A segunda grande mudança se dá no campo da economia. Se antes os Guarani viviam basicamente da agricultura e do sistema de reciprocidade (troca de produtos), com a criação de novas cidades e a vinda de diversas companhias, ele passa a ser utilizado como mão de obra barata em muitas delas e a ser assalariado. Além desse aspecto, é importante mencionar ainda que a natureza de onde antes se tirava a pesca, a caça e produtos para a subsistência familiar passa a ser vista como forte fonte de riquezas. “É diferente, por exemplo, o mate e as toras, a madeira de lei”.
Nesse tipo de economia, a pequena agricultura perde lugar para as grandes plantações, a monocultura, o agronegócio. No Brasil, boa parte das matas e territórios, hoje, foi ocupada por lavouras de soja, cana de açúcar, plantações de eucalipto ou simplesmente pastos. “Esse sistema não favorece em nada as populações indígenas, pelo contrário, são verdadeiras fábricas de pobreza para as pessoas que muitas vezes são expulsas de suas terras. Entram também o dinheiro, os bancos”.
A última mudança também se relaciona á economia, mas propriamente dita ao sistema de distribuição. Não há mais reciprocidade, troca e gratuidade. Impera agora, de acordo com Meliá, um sistema de vingança: “você tirou de mim eu vou tirar de você. Te dou um casaco se você me der uma arroba de milho”.
Participação
Após a fala do pesquisador, houve um tempo para perguntas e debates. Diversos participantes fizeram questionamentos, entre eles Faride Mariano de Lima, cacique Kaiowá da comunidade Laranjeira Ñanderu, que perguntou a Meliá o que um antropólogo poderia fazer para acelerar a demarcação da terra tradicional de seu povo, que vive acampado a beira da BR 63, que liga os municípios de Dourados e Rio Brilhante.
Mesmo não sendo antropólogo, como fez questão de dizer, Meliá disse que o papel desse profissional é importante para o acumulo de documentos, denúncias e argumentos históricos, o que ajuda no processo. “O antropólogo contribui com a fonte documental, mas é importante destacar que a luta é dos Guarani Kaiowá”.

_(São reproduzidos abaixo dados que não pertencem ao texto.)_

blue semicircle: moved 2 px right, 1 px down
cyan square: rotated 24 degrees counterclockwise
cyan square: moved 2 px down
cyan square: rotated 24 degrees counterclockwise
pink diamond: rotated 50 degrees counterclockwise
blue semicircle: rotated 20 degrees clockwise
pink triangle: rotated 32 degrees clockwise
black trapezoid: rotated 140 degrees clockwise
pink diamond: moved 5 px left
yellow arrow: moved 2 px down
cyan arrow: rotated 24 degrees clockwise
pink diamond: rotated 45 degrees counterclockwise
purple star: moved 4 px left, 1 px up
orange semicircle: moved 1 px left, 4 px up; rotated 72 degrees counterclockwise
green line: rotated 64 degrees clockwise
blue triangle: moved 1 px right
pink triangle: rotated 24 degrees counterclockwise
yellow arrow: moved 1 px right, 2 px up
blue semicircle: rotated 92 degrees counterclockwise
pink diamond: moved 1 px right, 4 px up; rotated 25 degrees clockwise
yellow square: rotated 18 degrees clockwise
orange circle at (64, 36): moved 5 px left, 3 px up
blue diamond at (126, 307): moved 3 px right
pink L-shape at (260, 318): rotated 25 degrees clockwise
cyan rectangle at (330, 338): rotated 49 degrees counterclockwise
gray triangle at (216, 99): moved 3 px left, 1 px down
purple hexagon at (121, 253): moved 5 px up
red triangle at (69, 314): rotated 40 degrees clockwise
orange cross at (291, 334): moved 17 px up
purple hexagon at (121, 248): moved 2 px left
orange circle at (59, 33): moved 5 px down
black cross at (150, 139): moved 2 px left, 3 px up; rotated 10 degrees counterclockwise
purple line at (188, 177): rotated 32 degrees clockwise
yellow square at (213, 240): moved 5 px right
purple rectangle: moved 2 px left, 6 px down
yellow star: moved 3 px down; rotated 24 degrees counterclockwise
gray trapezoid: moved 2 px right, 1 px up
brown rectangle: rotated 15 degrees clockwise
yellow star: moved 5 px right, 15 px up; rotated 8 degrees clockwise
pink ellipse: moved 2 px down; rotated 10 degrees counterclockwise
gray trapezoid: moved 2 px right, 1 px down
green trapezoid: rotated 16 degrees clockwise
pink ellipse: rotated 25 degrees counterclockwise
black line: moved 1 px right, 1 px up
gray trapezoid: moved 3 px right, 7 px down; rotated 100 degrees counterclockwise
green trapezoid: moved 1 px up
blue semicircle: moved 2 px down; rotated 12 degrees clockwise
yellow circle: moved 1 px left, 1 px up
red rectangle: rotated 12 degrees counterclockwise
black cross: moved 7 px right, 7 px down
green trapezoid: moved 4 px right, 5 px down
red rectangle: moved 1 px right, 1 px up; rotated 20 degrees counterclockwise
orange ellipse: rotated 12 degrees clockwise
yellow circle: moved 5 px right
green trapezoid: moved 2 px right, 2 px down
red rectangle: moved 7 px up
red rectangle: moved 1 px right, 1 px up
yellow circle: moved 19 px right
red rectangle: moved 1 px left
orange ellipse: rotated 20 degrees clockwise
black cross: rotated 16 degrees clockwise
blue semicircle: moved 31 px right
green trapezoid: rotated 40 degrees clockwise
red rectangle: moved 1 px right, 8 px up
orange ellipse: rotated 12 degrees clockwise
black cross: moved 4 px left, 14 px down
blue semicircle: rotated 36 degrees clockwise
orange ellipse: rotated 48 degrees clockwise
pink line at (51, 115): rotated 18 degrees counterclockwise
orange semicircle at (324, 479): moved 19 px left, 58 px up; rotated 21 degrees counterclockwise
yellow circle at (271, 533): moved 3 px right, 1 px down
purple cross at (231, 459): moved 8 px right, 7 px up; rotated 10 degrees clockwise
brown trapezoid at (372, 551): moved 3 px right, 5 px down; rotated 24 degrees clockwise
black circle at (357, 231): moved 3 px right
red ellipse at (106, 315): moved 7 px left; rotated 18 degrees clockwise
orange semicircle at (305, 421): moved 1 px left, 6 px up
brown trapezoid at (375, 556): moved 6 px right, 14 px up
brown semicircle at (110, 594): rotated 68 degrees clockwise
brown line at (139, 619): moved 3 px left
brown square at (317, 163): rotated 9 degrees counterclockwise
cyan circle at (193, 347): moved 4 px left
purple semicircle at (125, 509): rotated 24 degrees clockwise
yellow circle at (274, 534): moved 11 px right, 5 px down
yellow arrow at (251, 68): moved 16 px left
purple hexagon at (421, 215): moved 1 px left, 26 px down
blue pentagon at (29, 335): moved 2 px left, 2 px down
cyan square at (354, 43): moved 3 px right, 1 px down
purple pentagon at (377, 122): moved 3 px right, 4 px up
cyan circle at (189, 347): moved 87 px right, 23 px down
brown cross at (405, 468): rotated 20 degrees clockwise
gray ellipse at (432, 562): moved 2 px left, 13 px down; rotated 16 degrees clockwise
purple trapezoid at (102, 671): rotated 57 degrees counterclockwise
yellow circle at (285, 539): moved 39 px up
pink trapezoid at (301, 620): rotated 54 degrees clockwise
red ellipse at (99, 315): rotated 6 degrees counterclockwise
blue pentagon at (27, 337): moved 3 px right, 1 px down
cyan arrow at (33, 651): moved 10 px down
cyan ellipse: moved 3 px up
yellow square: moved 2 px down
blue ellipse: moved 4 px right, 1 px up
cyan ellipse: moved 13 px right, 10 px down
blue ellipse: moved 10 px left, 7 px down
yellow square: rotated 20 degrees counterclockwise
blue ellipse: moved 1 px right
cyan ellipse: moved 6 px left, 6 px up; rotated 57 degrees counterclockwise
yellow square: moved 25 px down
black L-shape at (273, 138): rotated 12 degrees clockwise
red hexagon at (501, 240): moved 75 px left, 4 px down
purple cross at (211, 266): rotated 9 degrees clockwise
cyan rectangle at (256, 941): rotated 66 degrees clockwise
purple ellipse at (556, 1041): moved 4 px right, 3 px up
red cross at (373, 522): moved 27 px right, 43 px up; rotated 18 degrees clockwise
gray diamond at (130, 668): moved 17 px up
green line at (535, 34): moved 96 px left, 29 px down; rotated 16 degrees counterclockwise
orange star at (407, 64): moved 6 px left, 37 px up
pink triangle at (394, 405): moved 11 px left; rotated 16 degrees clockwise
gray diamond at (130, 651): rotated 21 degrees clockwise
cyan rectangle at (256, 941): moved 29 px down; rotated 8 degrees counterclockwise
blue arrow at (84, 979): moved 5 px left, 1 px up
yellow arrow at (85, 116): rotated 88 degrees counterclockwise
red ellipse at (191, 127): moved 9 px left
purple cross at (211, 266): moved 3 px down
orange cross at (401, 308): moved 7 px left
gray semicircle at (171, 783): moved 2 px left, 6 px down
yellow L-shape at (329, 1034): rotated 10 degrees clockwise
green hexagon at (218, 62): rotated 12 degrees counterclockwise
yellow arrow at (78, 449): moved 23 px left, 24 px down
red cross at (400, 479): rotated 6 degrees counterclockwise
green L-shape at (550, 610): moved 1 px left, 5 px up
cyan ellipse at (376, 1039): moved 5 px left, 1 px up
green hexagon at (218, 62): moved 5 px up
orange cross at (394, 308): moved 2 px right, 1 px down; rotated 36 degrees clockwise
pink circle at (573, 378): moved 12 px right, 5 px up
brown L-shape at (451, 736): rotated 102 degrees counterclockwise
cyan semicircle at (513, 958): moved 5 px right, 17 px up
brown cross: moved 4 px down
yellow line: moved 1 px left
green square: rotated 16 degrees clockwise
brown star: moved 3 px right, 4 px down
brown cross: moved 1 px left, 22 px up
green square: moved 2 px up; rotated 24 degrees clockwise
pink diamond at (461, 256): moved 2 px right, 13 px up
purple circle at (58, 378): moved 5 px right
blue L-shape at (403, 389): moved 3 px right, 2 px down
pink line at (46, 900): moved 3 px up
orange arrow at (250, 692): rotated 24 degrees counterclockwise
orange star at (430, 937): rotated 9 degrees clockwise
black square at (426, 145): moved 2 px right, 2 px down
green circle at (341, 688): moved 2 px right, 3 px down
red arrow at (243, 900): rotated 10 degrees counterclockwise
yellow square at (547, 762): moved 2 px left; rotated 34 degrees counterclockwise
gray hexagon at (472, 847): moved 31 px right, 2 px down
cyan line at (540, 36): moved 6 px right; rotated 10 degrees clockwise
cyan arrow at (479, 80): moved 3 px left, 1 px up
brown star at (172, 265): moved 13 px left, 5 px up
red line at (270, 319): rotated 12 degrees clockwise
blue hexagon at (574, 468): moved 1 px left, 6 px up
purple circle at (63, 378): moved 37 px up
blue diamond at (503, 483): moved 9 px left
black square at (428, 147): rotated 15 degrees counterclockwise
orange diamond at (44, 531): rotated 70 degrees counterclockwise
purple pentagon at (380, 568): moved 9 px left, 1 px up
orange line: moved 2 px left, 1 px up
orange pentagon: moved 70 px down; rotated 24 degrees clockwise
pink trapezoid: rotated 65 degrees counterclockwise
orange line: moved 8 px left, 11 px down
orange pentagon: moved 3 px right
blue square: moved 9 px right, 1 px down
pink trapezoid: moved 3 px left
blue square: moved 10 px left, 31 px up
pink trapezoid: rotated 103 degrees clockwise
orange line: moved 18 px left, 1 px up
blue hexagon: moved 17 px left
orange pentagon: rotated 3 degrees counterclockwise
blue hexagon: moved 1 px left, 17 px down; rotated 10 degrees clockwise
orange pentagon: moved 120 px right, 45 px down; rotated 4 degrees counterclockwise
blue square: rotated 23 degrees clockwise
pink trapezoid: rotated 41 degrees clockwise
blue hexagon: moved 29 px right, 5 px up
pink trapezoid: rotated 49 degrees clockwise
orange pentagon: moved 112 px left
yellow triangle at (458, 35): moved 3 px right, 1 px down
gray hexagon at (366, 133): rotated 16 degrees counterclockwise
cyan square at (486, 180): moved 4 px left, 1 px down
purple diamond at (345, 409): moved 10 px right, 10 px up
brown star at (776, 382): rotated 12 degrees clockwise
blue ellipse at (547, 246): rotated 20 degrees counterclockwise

No fim do dia os participantes se reuniram em grupos para discutir temáticas relacionadas à conferência. Os encontros aconteceram entre os participantes de cada delegação e as discussões foram encaminhadas em plenária que aconteceu no início da noite. O dia hoje acabou com festa e celebração, organizada pela delegação argentina.